§ **EXERCISE**: When copying the data, keep every line exactly the same.
::: DATASET ENTRIES
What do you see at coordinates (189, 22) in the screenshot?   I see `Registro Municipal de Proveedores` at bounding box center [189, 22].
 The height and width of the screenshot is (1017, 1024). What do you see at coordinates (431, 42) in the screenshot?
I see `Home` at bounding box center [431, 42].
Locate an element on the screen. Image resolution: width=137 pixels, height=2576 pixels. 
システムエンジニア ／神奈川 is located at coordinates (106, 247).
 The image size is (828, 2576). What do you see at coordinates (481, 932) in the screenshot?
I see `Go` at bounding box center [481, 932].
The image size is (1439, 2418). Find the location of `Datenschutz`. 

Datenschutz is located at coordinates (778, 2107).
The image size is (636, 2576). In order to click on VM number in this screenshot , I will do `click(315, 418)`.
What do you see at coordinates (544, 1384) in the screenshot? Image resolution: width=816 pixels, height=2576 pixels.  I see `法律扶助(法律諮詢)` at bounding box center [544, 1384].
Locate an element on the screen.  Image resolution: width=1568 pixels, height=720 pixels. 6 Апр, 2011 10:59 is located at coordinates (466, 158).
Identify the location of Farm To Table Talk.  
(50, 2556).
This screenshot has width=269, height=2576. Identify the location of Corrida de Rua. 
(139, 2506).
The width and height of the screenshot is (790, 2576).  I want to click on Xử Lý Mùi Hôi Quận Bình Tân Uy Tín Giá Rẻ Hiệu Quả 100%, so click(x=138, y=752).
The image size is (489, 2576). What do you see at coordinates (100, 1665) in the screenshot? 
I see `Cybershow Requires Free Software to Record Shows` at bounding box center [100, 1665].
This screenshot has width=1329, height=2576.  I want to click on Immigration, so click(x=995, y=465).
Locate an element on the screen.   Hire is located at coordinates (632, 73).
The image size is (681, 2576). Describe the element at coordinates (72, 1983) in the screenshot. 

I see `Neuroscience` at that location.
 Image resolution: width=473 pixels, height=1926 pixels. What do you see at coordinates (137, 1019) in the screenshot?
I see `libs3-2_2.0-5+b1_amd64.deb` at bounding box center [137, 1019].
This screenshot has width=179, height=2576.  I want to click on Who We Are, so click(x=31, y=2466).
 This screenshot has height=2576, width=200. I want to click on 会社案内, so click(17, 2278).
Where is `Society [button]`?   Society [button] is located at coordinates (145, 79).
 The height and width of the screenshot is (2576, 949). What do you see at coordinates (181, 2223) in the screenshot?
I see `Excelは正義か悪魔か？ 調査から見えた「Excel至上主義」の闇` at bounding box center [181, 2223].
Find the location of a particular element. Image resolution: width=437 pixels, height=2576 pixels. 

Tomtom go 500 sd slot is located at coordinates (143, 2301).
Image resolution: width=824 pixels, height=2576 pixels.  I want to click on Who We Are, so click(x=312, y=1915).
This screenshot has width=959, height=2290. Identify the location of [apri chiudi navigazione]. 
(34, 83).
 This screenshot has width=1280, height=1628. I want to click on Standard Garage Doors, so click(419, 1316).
::::::
§ **TASK RESPONSE**:
What do you see at coordinates (189, 22) in the screenshot?   I see `Registro Municipal de Proveedores` at bounding box center [189, 22].
 The height and width of the screenshot is (1017, 1024). What do you see at coordinates (431, 42) in the screenshot?
I see `Home` at bounding box center [431, 42].
Locate an element on the screen. Image resolution: width=137 pixels, height=2576 pixels. 
システムエンジニア ／神奈川 is located at coordinates (106, 247).
 The image size is (828, 2576). What do you see at coordinates (481, 932) in the screenshot?
I see `Go` at bounding box center [481, 932].
The image size is (1439, 2418). Find the location of `Datenschutz`. 

Datenschutz is located at coordinates (778, 2107).
The image size is (636, 2576). In order to click on VM number in this screenshot , I will do `click(315, 418)`.
What do you see at coordinates (544, 1384) in the screenshot? Image resolution: width=816 pixels, height=2576 pixels.  I see `法律扶助(法律諮詢)` at bounding box center [544, 1384].
Locate an element on the screen.  Image resolution: width=1568 pixels, height=720 pixels. 6 Апр, 2011 10:59 is located at coordinates (466, 158).
Identify the location of Farm To Table Talk.  
(50, 2556).
This screenshot has width=269, height=2576. Identify the location of Corrida de Rua. 
(139, 2506).
The width and height of the screenshot is (790, 2576).  I want to click on Xử Lý Mùi Hôi Quận Bình Tân Uy Tín Giá Rẻ Hiệu Quả 100%, so click(x=138, y=752).
The image size is (489, 2576). What do you see at coordinates (100, 1665) in the screenshot? 
I see `Cybershow Requires Free Software to Record Shows` at bounding box center [100, 1665].
This screenshot has width=1329, height=2576.  I want to click on Immigration, so click(x=995, y=465).
Locate an element on the screen.   Hire is located at coordinates (632, 73).
The image size is (681, 2576). Describe the element at coordinates (72, 1983) in the screenshot. 

I see `Neuroscience` at that location.
 Image resolution: width=473 pixels, height=1926 pixels. What do you see at coordinates (137, 1019) in the screenshot?
I see `libs3-2_2.0-5+b1_amd64.deb` at bounding box center [137, 1019].
This screenshot has width=179, height=2576.  I want to click on Who We Are, so click(x=31, y=2466).
 This screenshot has height=2576, width=200. I want to click on 会社案内, so click(17, 2278).
Where is `Society [button]`?   Society [button] is located at coordinates (145, 79).
 The height and width of the screenshot is (2576, 949). What do you see at coordinates (181, 2223) in the screenshot?
I see `Excelは正義か悪魔か？ 調査から見えた「Excel至上主義」の闇` at bounding box center [181, 2223].
Find the location of a particular element. Image resolution: width=437 pixels, height=2576 pixels. 

Tomtom go 500 sd slot is located at coordinates (143, 2301).
Image resolution: width=824 pixels, height=2576 pixels.  I want to click on Who We Are, so click(x=312, y=1915).
This screenshot has width=959, height=2290. Identify the location of [apri chiudi navigazione]. 
(34, 83).
 This screenshot has width=1280, height=1628. I want to click on Standard Garage Doors, so click(419, 1316).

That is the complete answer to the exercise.